Clarify for the students the learning goal of the lesson today. The goal of the lesson today is to understand how the associative property can help students multiply strategically so they can apply their understanding of exponents to multiplication with numbers written in scientific notation.
Really, students have already been applying the associative property when multiplying two expressions, which is why the activity begins with multiplying two expressions with like and unlike bases. The skills needed to complete this lesson warm-up are the same skills needed to complete the new work with scientific notation. Therefore, after sharing the learning goals with students pass out the activity page and ask students to work within partner groups to complete questions one and two as the warm-up activity today.
As students work, about 8 - 10 minutes, move about the room formatively assessing student progress with exponents and providing feedback that moves learning forward. Select groups to present their work for each question as you are observing as well. The opening activities are very important for setting the students' minds in a productive direction for the reaminder of the activity. Therefore, as students are presenting their answers to questions one and two ask them to script neatly their work so that it can be left up on the board throughout the class period as inspiration for students as they work through the new material.
Beginning the New Work
Allow students about 10 minutes to work through questions three, four, and five within their cooperative groups. After the warm-up of answering and fully discussing the application of the associative property in questions one and two, students should be ready to work within groups to apply these same skills to scientific notation. As students are working, move about the room providing feedback that moves learning forward and selecting students or student groups to present their thinking during a mini-wrap up over these questions. As you move about the room, you will probably notice at least some students trying to put the entire expression into a calculator and getting strange results. Someone is always going to grab a calculator and look for the easy way out. Use this to your advantage. Ask the "cheating" student to compare his/her answer on the calculator to the answer of others in the group. Ask the members to write down both answers and then try to figure out what is meant by the e and number after the e on a calculator screen. As you begin to develop experts at reading scientific notation on a calculator (a skill they must master anyway) then ask these groups to come to the front of the room duirng hte mini wrap-up and teach the rest of the class how to use the calculator. This is a great teaching moment for the entire class if you have students who try using the calculator for everything.

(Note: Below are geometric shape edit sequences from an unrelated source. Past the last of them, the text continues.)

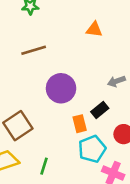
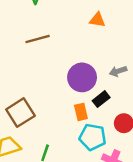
purple circle: (61, 88) -> (82, 77), moved
cyan pentagon: (92, 149) -> (93, 137), turned 30

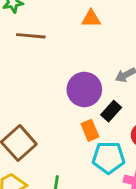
brown line: (38, 39) -> (31, 36), moved, turned 30

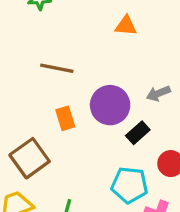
brown line: (31, 36) -> (57, 68), moved
orange rectangle: (90, 130) -> (65, 118), moved

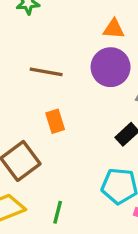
purple circle: (110, 105) -> (111, 67), moved

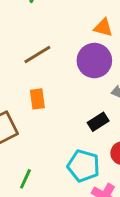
brown line: (46, 72) -> (37, 54), turned -52

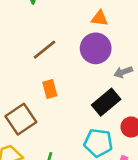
black rectangle: (98, 122) -> (106, 102), size x1.5

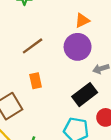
orange triangle: (100, 18) -> (82, 20), turned -35

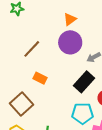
orange rectangle: (36, 81) -> (40, 78), turned -40

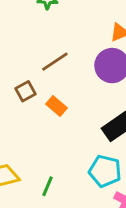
brown square: (22, 104) -> (26, 91), moved, size x0.6

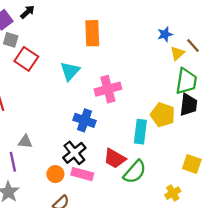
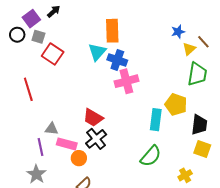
cyan triangle: (70, 71) -> (97, 52), moved
black trapezoid: (188, 105) -> (199, 125), moved
blue cross: (84, 120) -> (117, 60), moved
red trapezoid: (115, 158) -> (93, 118), moved
pink rectangle: (82, 174) -> (67, 144), moved

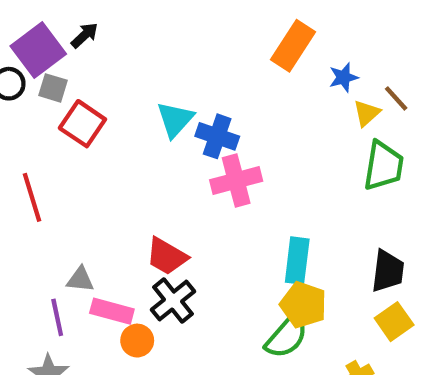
purple square: (31, 19) -> (38, 50), size x1.4
orange rectangle: (112, 31) -> (293, 46), moved, turned 35
yellow pentagon: (176, 105) -> (304, 305), moved
yellow square: (202, 149) -> (394, 322), turned 36

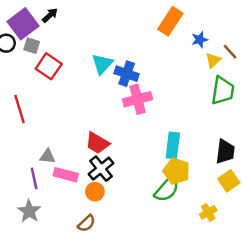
orange circle: (137, 341) -> (95, 192), moved

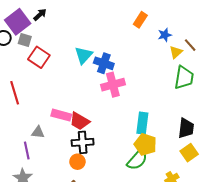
orange rectangle: (170, 21) -> (140, 20), size x0.7
black cross: (101, 169) -> (83, 142), turned 35
pink rectangle: (66, 175) -> (61, 115), moved

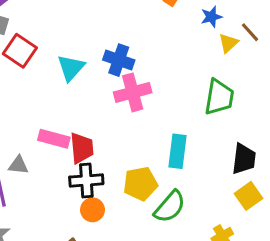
cyan triangle: (84, 55) -> (71, 68), moved
green trapezoid: (184, 78) -> (219, 97), moved
red trapezoid: (80, 121) -> (82, 148), turned -125
yellow pentagon: (145, 144) -> (140, 184), moved, turned -30
orange circle: (77, 162) -> (92, 210), moved

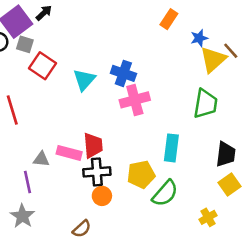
yellow triangle: (228, 43) -> (213, 60), size x1.6
pink rectangle: (54, 139) -> (69, 153), moved

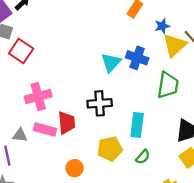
blue cross: (123, 73) -> (137, 58), moved
cyan triangle: (84, 80) -> (111, 62), moved
pink cross: (135, 100) -> (38, 97), moved
black cross: (97, 172) -> (100, 103), moved
green semicircle: (165, 193) -> (143, 157), moved, size x0.6

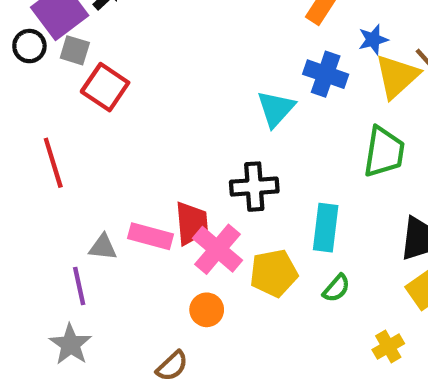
blue cross: (137, 58) -> (326, 74), moved
pink cross: (38, 97) -> (218, 249), moved, turned -35

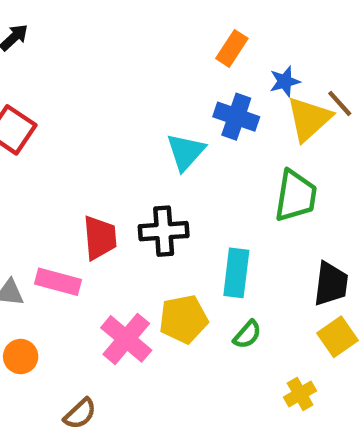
red trapezoid: (192, 223) -> (100, 238), moved
pink cross: (218, 249) -> (126, 339), moved
orange circle: (207, 310) -> (21, 357), moved

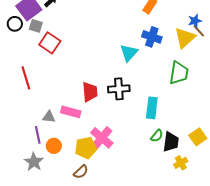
blue star: (285, 81) -> (195, 21), moved
black trapezoid: (331, 284) -> (171, 142), moved
yellow pentagon: (183, 319) -> (86, 148), moved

After students have completed this work, pull everyone together for a thorough discussion of each question. I want student lead discussions in my classroom, so as I am selecting groups to present I tell them why I want them to speak, what it is about their work that I need them to discuss most.
After the wrap up session, if your students are still struggling to understand the multiplication, allow them about five minutes to complete question six and then hold another whole group mini wrap-up session. Together, then create a class answer for question seven and make sure everyone writes down the class description. Allow students time to compete question eight within cooperative groups.
If your students are grasping the concept and after wrapping up questions three, four, and five they are ready to move on, then allow them time to work on questions six, seven, and eight within cooperative groups before holding a mini wrap-up over all three questions at once.
If you are in a hurry to teach multiplication and division with values written in scientific notation because you are running out of days in this unit, then I am also including a lesson I found online from a textbook that very quickly shows students the concepts discussed in this lesson and the lesson for tomorrow.
Closing the Lesson
You have some options for closing the lesson today. If your students completed the activity, including question number eight, and they are ready for more practice, then assign part of the questions from the homework page. The included homework page has both multiplication and division with values written in scientific notation and can be use for additional practice with the lesson today and tomorrow. If your student did not complete question eight, you may want to only assign question eight for additional practice. It really depends on where your students finished the lesson and how ready they are for additional practice. It is not productive for students to work ten practice problems and work each one incorrectly because there are still misconceptions. When I assign practice, I very often post the answers to the homework on my website or in Edmodo.com so that students can check their work and in Edmodo.com students can ask each other questions and still work cooperatively from home.